Masyita mencatat, harga komoditas global menunjukkan fluktuasi selama Desember 2024. Gas alam mengalami kenaikan signifikan, sementara batubara dan minyak mentah relatif stabil. Di sektor agrikultur, harga minyak kelapa sawit, kopi, dan cokelat melonjak akibat tingginya permintaan akhir tahun.
“Stabilitas dan kenaikan pada komoditas strategis seperti logam mulia memberikan peluang besar bagi Indonesia untuk meningkatkan ekspor di sektor ini,” ujar Masyita.
Sementara untuk sektor tambang, menurutnya, masih menjadi tantangan seiring terjadinya kontraksi pada hingga 23,3% dan fluktuasi harga komoditas global.
“Pemerintah perlu mendorong hilirisasi industri tambang untuk meningkatkan nilai tambah ekspor serta memperkuat sektor pertanian dan manufaktur,” imbuh Masyita.
Dia optimistis Indonesia bisa meningkatkan daya saing komoditas unggulan dan memperbaiki infrastruktur logistik guna memperkuat posisi di pasar global pada 2025.
Pemulihan ekonomi
Sepanjang tahun atau dari Januari hingga Desember 2024, BPS mengungkapkan nilai impor Indonesia telah mencapai US$233,66 miliar, naik 5,31% yoy.
“Peningkatan ini terjadi baik pada impor migas maupun impor nonmigas,” kata Plt. Kepala BPS, Amalia Adininggar Widyasanti, Rabu (15/1).

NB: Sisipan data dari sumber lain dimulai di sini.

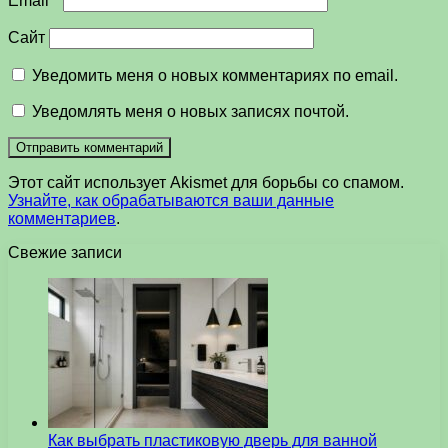
Email
*
Сайт
Уведомить меня о новых комментариях по email.
Уведомлять меня о новых записях почтой.
Этот сайт использует Akismet для борьбы со спамом.
Узнайте, как обрабатываются ваши данные
комментариев
.
Свежие записи
Как выбрать пластиковую дверь для ванной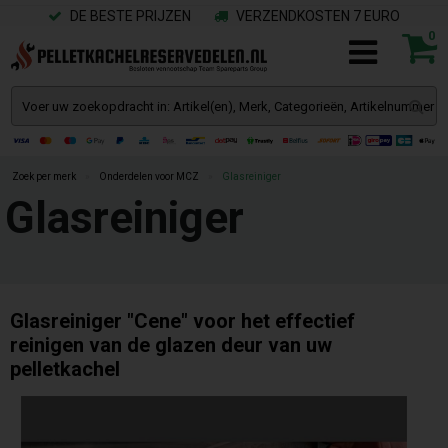
DE BESTE PRIJZEN
VERZENDKOSTEN 7 EURO
0
Zoek per merk
»
Onderdelen voor MCZ
»
Glasreiniger
Glasreiniger
Glasreiniger "Cene" voor het effectief
reinigen van de glazen deur van uw
pelletkachel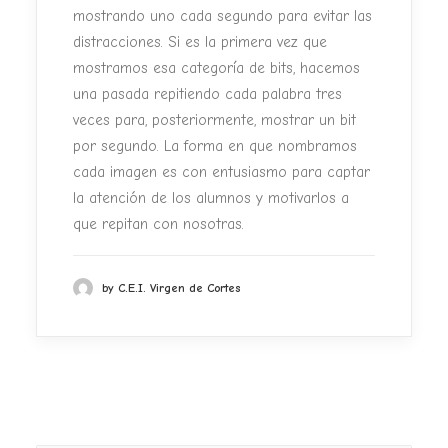
mostrando uno cada segundo
para evitar las
distracciones. Si es la primera vez que
mostramos esa
categoría de bits, hacemos
una pasada repitiendo cada palabra tres
veces para, posteriormente, mostrar un bit
por segundo. La forma en
que nombramos
cada imagen es con entusiasmo para captar
la atención
de los alumnos y motivarlos a
que repitan con nosotras.
by C.E.I. Virgen de Cortes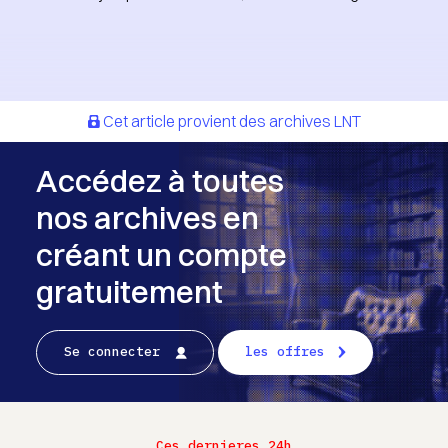
Cet article provient des archives LNT
Accédez à toutes
nos archives en
créant un compte
gratuitement
Se connecter
les offres
Ces dernieres 24h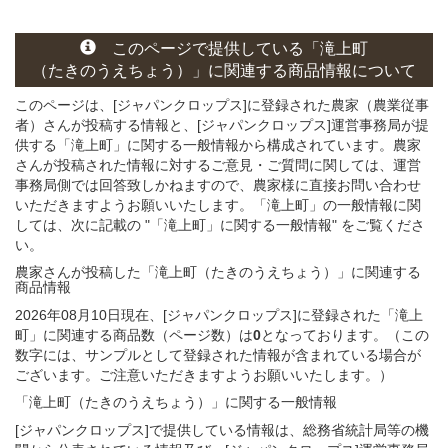
このページ
で
提供している
「滝上町
（たきのうえちょう）」
に関連する
商品
情報について
このページは、[ジャパンクロップス]に登録された農家（農業従事
者）さんが投稿する情報と、[ジャパンクロップス]運営事務局が提
供する「滝上町」に関する一般情報から構成されています。農家
さんが投稿された情報に対するご意見・ご質問に関しては、運営
事務局側では回答致しかねますので、農家様に直接お問い合わせ
いただきますようお願いいたします。「滝上町」の一般情報に関
しては、次に記載の "「滝上町」に関する一般情報" をご覧くださ
い。
農家さんが投稿した「滝上町（たきのうえちょう）」
に関連する
商品
情報
2026年08月10日現在、[ジャパンクロップス]に登録された「滝上
町」に関連する商品数（ページ数）は
0
となっております。（この
数字には、サンプルとして登録された情報が含まれている場合が
ございます。ご注意いただきますようお願いいたします。）
「滝上町（たきのうえちょう）」
に関する
一般
情報
[ジャパンクロップス]で提供している情報は、総務省統計局等の機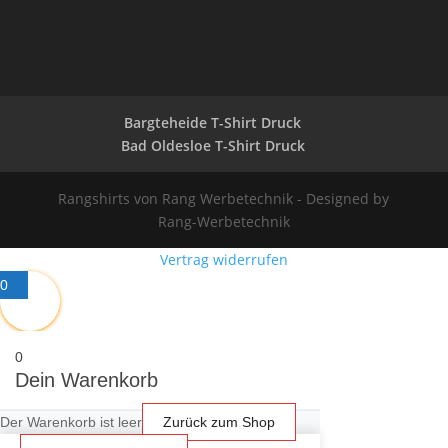
Bargteheide T-Shirt Druck
Bad Oldesloe T-Shirt Druck
Rangshirts von Rang Werbetechnik - Designed by
Rang-Werbetechnik
Vertrag widerrufen
0
0
Dein Warenkorb
Der Warenkorb ist leer
Zurück zum Shop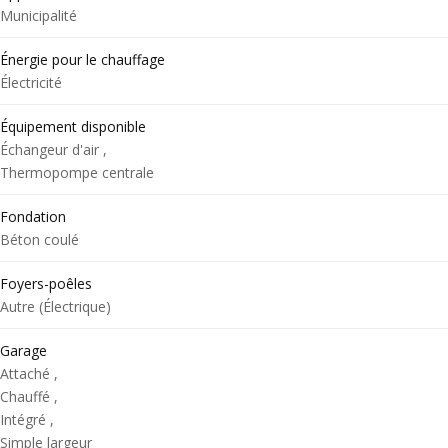
Municipalité
Énergie pour le chauffage
Électricité
Équipement disponible
Échangeur d'air ,
Thermopompe centrale
Fondation
Béton coulé
Foyers-poêles
Autre (Électrique)
Garage
Attaché ,
Chauffé ,
Intégré ,
Simple largeur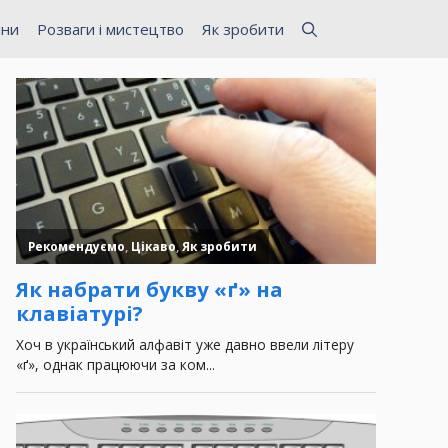
ини
Розваги і мистецтво
Як зробити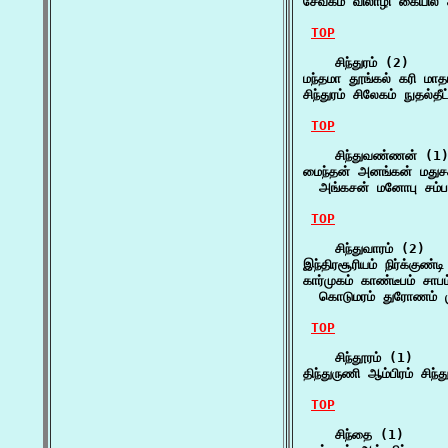
சேவகம் விலாழி கையில் ச
TOP
    சிந்துரம் (2)

மந்தமா தூங்கல் கரி மாதங
சிந்துரம் சிலேகம் நுதல்த
TOP
    சிந்துவண்ணன் (1)
மைந்தன் அனங்கன் மதுச
  அங்கசன் மனோபு சம்ப
TOP
    சிந்துவாரம் (2)

இந்திரசூரியம் நிர்க்குண்
கார்முகம் காண்டீபம் சாபம
  கொடுமரம் துரோணம் ம
TOP
    சிந்தூரம் (1)

திந்துருணி ஆம்பிரம் சிந்
TOP
    சிந்தை (1)
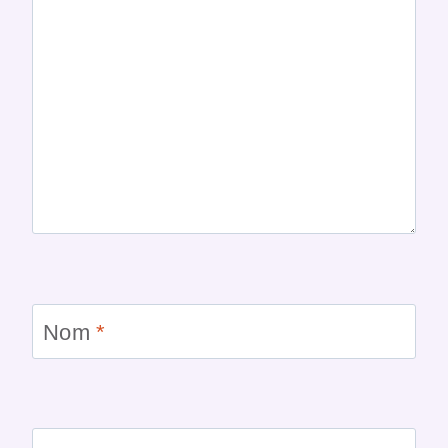
Nom
*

Pada periode tersebut, nilai impor seluruh golongan penggunaan barang mengalami peningkatan dibandingkan tahun sebelumnya. Golongan bahan baku atau penolong meningkat US$8,5 miliar (5,29%), diikuti barang modal US$2,09 miliar (5,34%) dan barang konsumsi US$1,16 miliar (5,37%).
Menurut Masyita, tingginya impor barang modal mengindikasikan industri domestik mulai melakukan ekspansi.
“Kenaikan impor barang modal menunjukkan industri domestik mulai mempersiapkan diri untuk meningkatkan kapasitas produksi di tengah pemulihan ekonomi global,” kata Masyita.
Indonesia mengalami surplus neraca perdagangan sebesar US$31,04 miliar sepanjang tahun lalu. Realisasi tersebut melanjutkan tren surplus neraca dagang Indonesia selama lima tahun beruntun.
Meski demikian, surplus turun dibandingkan periode 2023 yang mencapai US$36,89 miliar. Turunnya surplus neraca perdagangan karena neraca perdagangan minyak dan gas (migas) dan nonmigas yang juga turun dari 2023.